For instance, if we had some names and we wanted to enumerate them (show them as a numbered list), we could do this:
names = 'Fred', 'Sue', 'Alex', 'Ahmed'
for index, name in enumerate(names):
print(index, name)
0 Fred
1 Sue
2 Alex
3 Ahmed
The enumerate function returns two things each time we go into the ‘for’ block: the index and the actual value. It lets us rewrite the code to this:
def convert_to_mixed_case(some_string):
converted_string = ''
for index, character in enumerate(some_string):
if index % 2:
converted_string += character.upper()
else:
converted_string += character.lower()
return converted_string
print(convert_to_mixed_case('abcdefghijklmnopqrstuvwxyz'))
Notice how we no longer have to create the index variable (index = 0), nor do we need to increase it manually (index += 1).
Ternary operators
There is a lot of duplication in this code:
if index % 2:
converted_string += character.upper()
else:
converted_string += character.lower()
Can we simplify this?
Python has what is called ‘ternary operators’ (don’t worry about the name, I can never remember it myself). It looks like this:
for number in range(10):
odd_even = 'odd' if number % 2 else 'even'
print(number, odd_even)
0 even
1 odd
2 even
3 odd
4 even
5 odd
6 even
7 odd
8 even
9 odd
The ternary operator is ‘odd’ if number % 2 is not zero else ‘even’. This operation returns ‘odd’ if the number if odd. Else it returns ‘even’.
Ternary operators always look a bit strange to me. The order seems wrong. However, it reads like English: return odd if the number is odd, else return even.
Our code now looks like:
def convert_to_mixed_case(some_string):
converted_string = ''
for index, character in enumerate(some_string):
converted_string += \
character.upper() if index % 2 \
else character.lower()
return converted_string
print(convert_to_mixed_case('abcdefghijklmnopqrstuvwxyz'))
Whether this version is more readable is debatable. I have broken up the line with the ternary operator to make it easier to understand.
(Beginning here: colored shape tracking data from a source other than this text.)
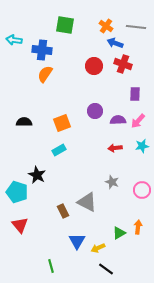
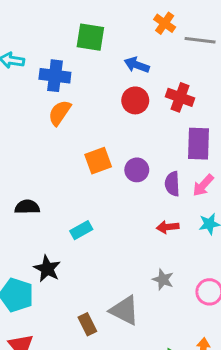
orange cross: (106, 26) -> (165, 23), moved
blue arrow: (115, 43) -> (137, 65), moved
purple rectangle: (135, 94) -> (199, 144), size x1.5
purple semicircle: (118, 120) -> (172, 184), turned -91
black semicircle: (24, 122) -> (27, 207), moved
orange square: (62, 123) -> (98, 161), moved

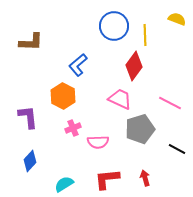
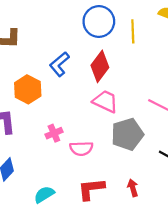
red diamond: (134, 66) -> (100, 66), moved
orange hexagon: (63, 96) -> (28, 89), moved

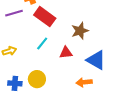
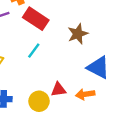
red triangle: (66, 53) -> (58, 90), moved
yellow circle: (37, 79) -> (39, 101), moved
The main reason for using a ternary operator is that it will let us use a generator expression, which we will see soon.
The join method
Strings have a join method. It takes a list (or other iterable, such as a tuple) of strings and joins them all together, using the original string as a separator. For instance:
fruits = 'apple', 'banana', 'kiwi', 'grapefruit', 'dragon fruit'
print('Original list:', fruits)
print('Joined together:', ', '.join(fruits))
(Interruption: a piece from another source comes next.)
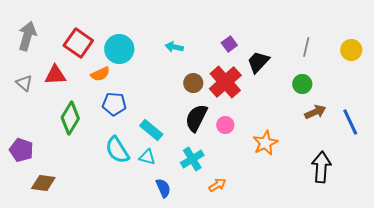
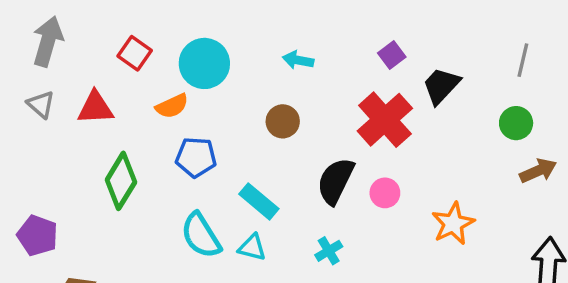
red square: (78, 43) -> (135, 53), size x0.7
gray triangle: (24, 83) -> (41, 104), moved
brown circle: (193, 83) -> (283, 121), moved
cyan cross: (192, 159) -> (329, 251), size x0.7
Original list: ('apple', 'banana', 'kiwi', 'grapefruit', 'dragon fruit')
Joined together: apple, banana, kiwi, grapefruit, dragon fruit
The join method is very useful and I recommend you try it out. Here is how we could use it in our code:
def convert_to_mixed_case(some_string):
characters = []
for index, character in enumerate(some_string):
characters.append(
character.upper() if index % 2 else character.lower()
)
return ''.join(characters)
print(convert_to_mixed_case('abcdefghijklmnopqrstuvwxyz'))
We start with an empty list, then add each character to it after converting it to upper- or lowercase depending on their position.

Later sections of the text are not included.